The girls and boys had come to a halt directly in front of a new candy and ice-cream establishment, and it was but natural that Phil should suggest to Dave that they go in and get some candy. The girls demurred at first at being treated, but then consented, and all went into the store. Dave purchased some assorted chocolates and Phil some fancy fig pastes, the girls saying they liked both.

"As it's a new store, the candies ought to be fresh," remarked Dave.

"Well, I like them best that way," answered Vera, as she helped herself to a chocolate. "I don't care for them when they are stale—and it is sometimes hard to get them fresh in a small town like this. The stores——"

She stopped short, for at the door of the candy establishment they almost ran into a party of two girls and a man. One of the girls—the younger—was staring very hard at Dave.

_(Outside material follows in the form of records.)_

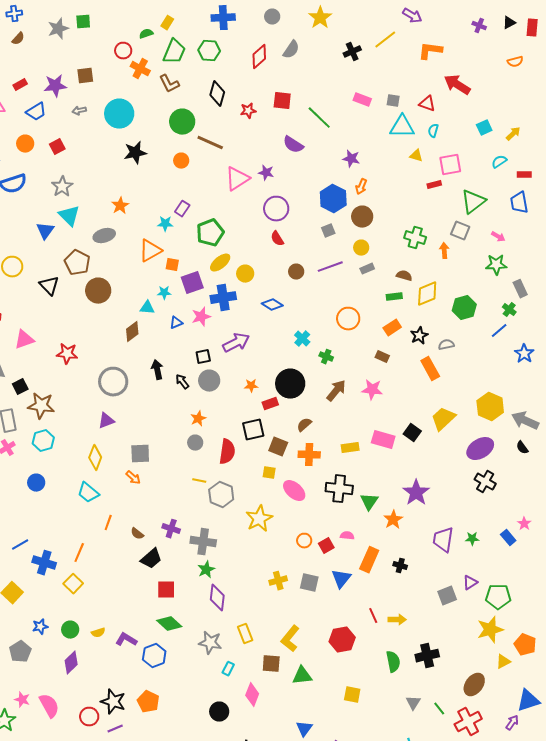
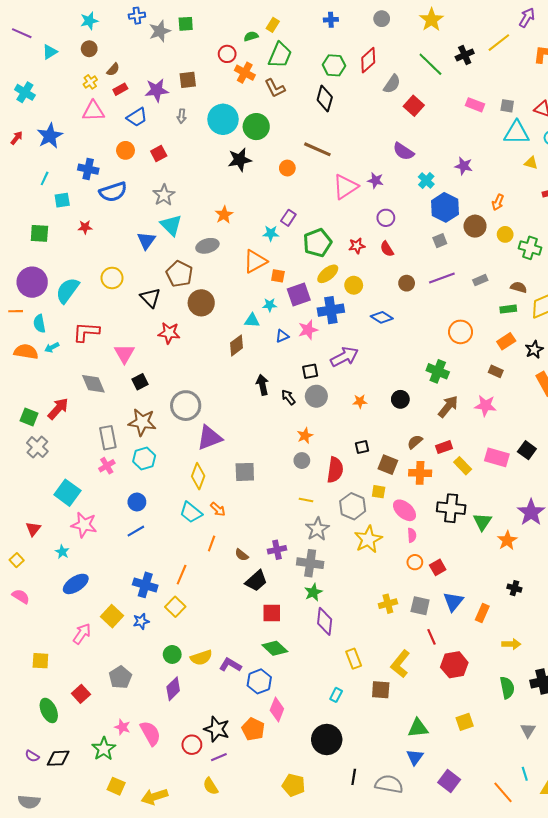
blue cross: (14, 14) -> (137, 16), moved
purple arrow: (412, 16) -> (527, 18), turned -90
blue cross: (223, 18) -> (331, 20), size x0.6
brown semicircle: (18, 39) -> (113, 69), moved
gray semicircle: (291, 50) -> (392, 84), moved
green hexagon: (209, 51) -> (334, 65), moved
red square: (282, 101) -> (414, 106), moved, turned 36
gray arrow: (79, 111) -> (182, 116), turned -72
red star: (248, 111) -> (357, 246), moved
green line: (319, 118) -> (430, 64), moved
green circle: (182, 122) -> (256, 127), moved
orange arrow: (361, 187) -> (498, 202), moved
purple circle: (276, 209) -> (386, 218), size x0.7
yellow circle: (361, 248) -> (505, 234), moved
cyan cross: (302, 339) -> (426, 180), moved
pink triangle: (24, 340) -> (124, 354), turned -40
red star: (67, 354) -> (169, 333), moved
green cross: (326, 357) -> (438, 371), size x1.5
gray circle: (113, 382) -> (186, 406), moved
black circle: (290, 384) -> (400, 399), size x0.6
black square: (20, 387) -> (140, 382), moved
red rectangle: (270, 404) -> (444, 447), moved
purple triangle: (106, 421) -> (210, 438), size x1.5
black square: (253, 430) -> (362, 447), size x0.6
yellow rectangle: (350, 448) -> (463, 466), turned 54
orange arrow: (133, 478) -> (218, 509), moved
gray hexagon: (221, 495) -> (353, 506), moved
purple cross: (171, 529) -> (277, 550), turned -30
pink semicircle: (347, 536) -> (412, 535), moved, turned 80
blue line: (20, 545) -> (136, 531), moved
orange rectangle: (369, 560) -> (482, 613), moved, size x0.7
red line: (373, 616) -> (431, 637), moved
blue star: (40, 627) -> (141, 621), moved
yellow semicircle: (98, 633) -> (201, 658), size x1.5
gray star: (210, 643) -> (317, 529), moved, turned 30
green triangle: (302, 676) -> (418, 728), moved
pink diamond: (252, 695) -> (277, 709), moved
yellow square: (352, 695) -> (465, 722), turned -30
black circle: (219, 712) -> (327, 740), size x1.5

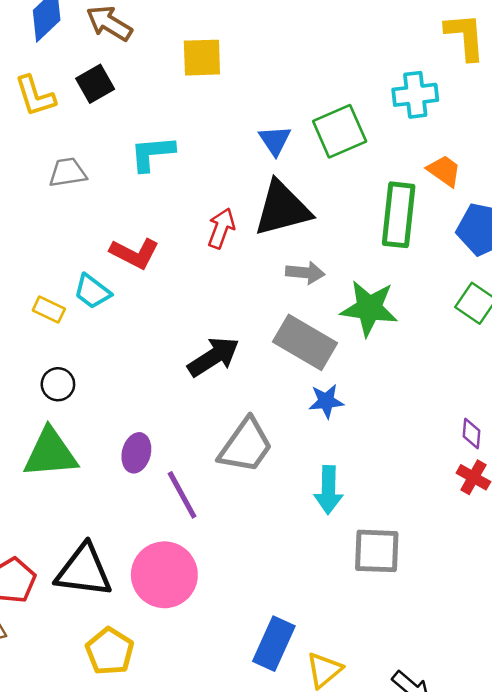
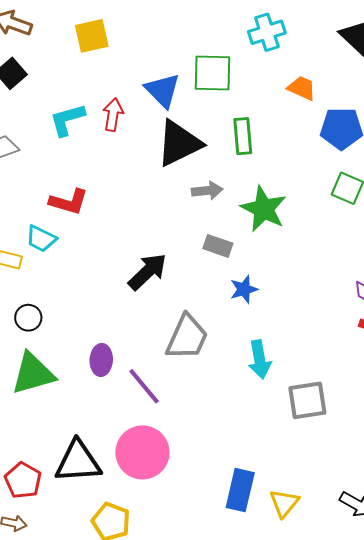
green square: (340, 131) -> (212, 73), turned 36
blue triangle: (275, 140) -> (163, 90), size x1.4
green rectangle: (399, 215) -> (243, 136), moved, size x0.7
red arrow: (221, 228) -> (113, 115), moved
green star: (369, 308) -> (264, 209), turned 30
gray rectangle: (305, 342) -> (218, 246), size x0.6

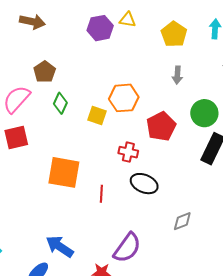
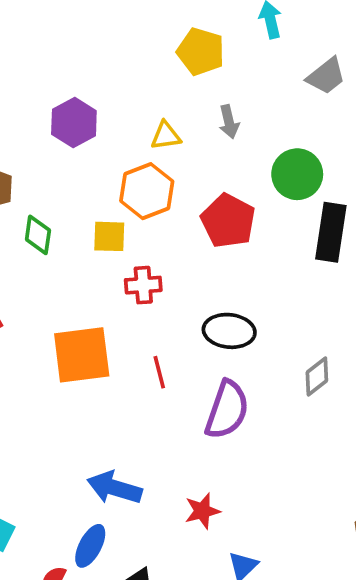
yellow triangle: (127, 20) -> (166, 136), moved
purple hexagon: (100, 28) -> (74, 123), moved
red cross: (128, 152) -> (143, 285), moved
purple semicircle: (127, 248) -> (227, 410), moved

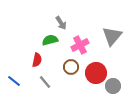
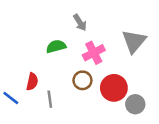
gray arrow: (61, 23) -> (80, 23), moved
red semicircle: (37, 60) -> (32, 82), moved
gray line: (45, 82) -> (50, 99), turned 32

"Why, father!" cried Dave, in astonishment. "And you, too, Laura and Jessie! Why, this is a surprise!" And he hastened to shake hands all around. "I didn't dream of your coming."

"I just made them come," said Laura, giving him a kiss. "How are you, Phil?" and she shook hands with the shipowner's son.

When Dave took Jessie's hand he felt it tremble a little. The girl said a few commonplace words but all the time kept looking at Vera.

"Let me introduce our friends," said Phil, and proceeded to go through the ceremony. "We have just been buying some candy. Come, have some," and he held out the box he had bought. Laura took some, but Jessie shook her head.

"Thank you, not to-day, Phil," Jessie said, and there seemed to be a little catch in her throat. Then Dave looked at her fully in the eyes, and of a sudden she turned her head away. Somehow he suspected that Jessie wanted to cry, and he wondered why.